Out of the listing below, copy every line that carries the string "Sitio".
[[ EXTRACTED MATERIAL, beginning ]]
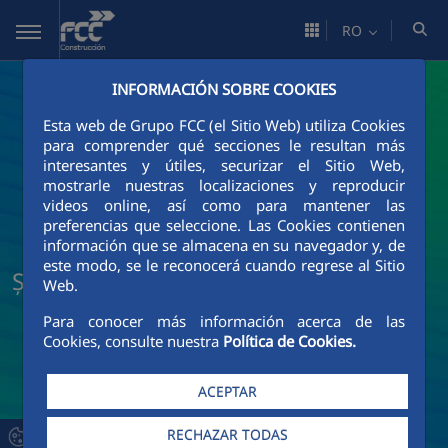
Skip to Main Content
RO
INFORMACIÓN SOBRE COOKIES
Esta web de Grupo FCC (el Sitio Web) utiliza Cookies
para comprender qué secciones le resultan más
interesantes y útiles, securizar el Sitio Web,
mostrarle nuestras localizaciones y reproducir
videos online, así como para mantener las
preferencias que seleccione. Las Cookies contienen
información que se almacena en su navegador y, de
este modo, se le reconocerá cuando regrese al Sitio
Știri și actualități FCC Construcción
Web.
Para conocer más información acerca de las
Cookies, consulte nuestra
Política de Cookies.
ACEPTAR
RECHAZAR TODAS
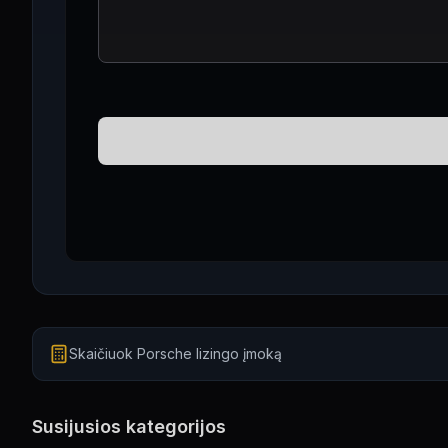
Skaičiuok Porsche lizingo įmoką
Susijusios kategorijos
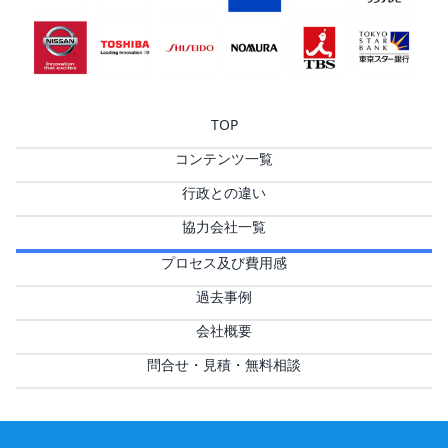
TOP
コンテンツ一覧
行政との違い
協力会社一覧
プロセス及び費用感
過去事例
会社概要
問合せ・見積・無料相談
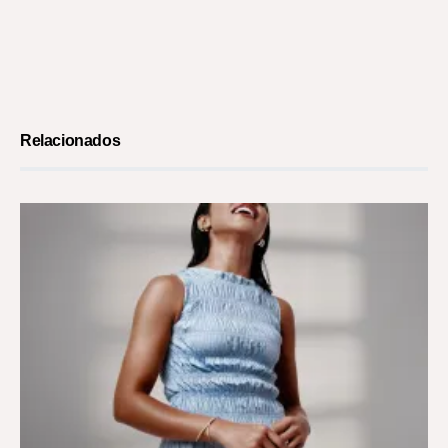
Relacionados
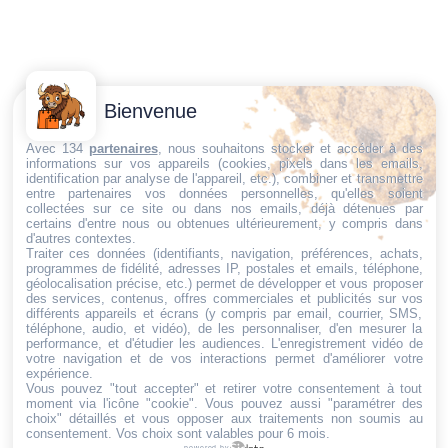
Contactez-
Conditions
Bienvenue
Nous
générales
Trouvez ce qu'il vous faut,
de vente
Email:
Avec 134
partenaires
, nous souhaitons stocker et accéder à des
informations sur vos appareils (cookies, pixels dans les emails,
au bon endroit
dt@sasbms.fr
Politique de
identification par analyse de l'appareil, etc.), combiner et transmettre
entre partenaires vos données personnelles, qu'elles soient
cookies
collectées sur ce site ou dans nos emails, déjà détenues par
Politique de
certains d'entre nous ou obtenues ultérieurement, y compris dans
d'autres contextes.
confidentialité
Traiter ces données (identifiants, navigation, préférences, achats,
programmes de fidélité, adresses IP, postales et emails, téléphone,
Mentions
géolocalisation précise, etc.) permet de développer et vous proposer
légales
des services, contenus, offres commerciales et publicités sur vos
différents appareils et écrans (y compris par email, courrier, SMS,
Conditions de
téléphone, audio, et vidéo), de les personnaliser, d'en mesurer la
performance, et d'étudier les audiences. L'enregistrement vidéo de
retour et de
votre navigation et de vos interactions permet d'améliorer votre
remboursement
expérience.
Vous pouvez "tout accepter" et retirer votre consentement à tout
Droit de
moment via l'icône "cookie"
. Vous pouvez aussi "paramétrer des
rétractation
choix" détaillés et vous opposer aux traitements non soumis au
consentement. Vos choix sont valables pour 6 mois.
powered by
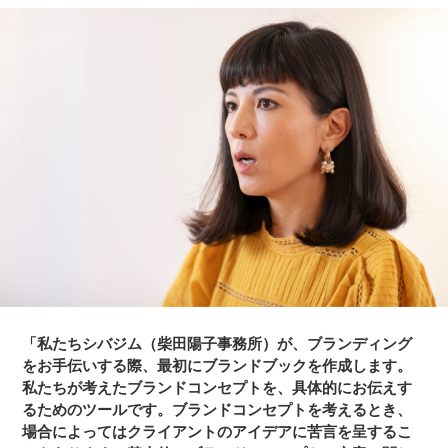
「私たちシバジム（柴田陽子事務所）が、ブランディング
をお手伝いする際、最初にブランドブックを作成します。
私たちが考えたブランドコンセプトを、具体的にお伝えす
るためのツールです。ブランドコンセプトを考えるとき、
場合によってはクライアントのアイデアに苦言を呈するこ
[[ EXTRACTED MATERIAL, end ]]
[ANSWER TO THE PROBLEM]
Esta web de Grupo FCC (el Sitio Web) utiliza Cookies
interesantes y útiles, securizar el Sitio Web,
este modo, se le reconocerá cuando regrese al Sitio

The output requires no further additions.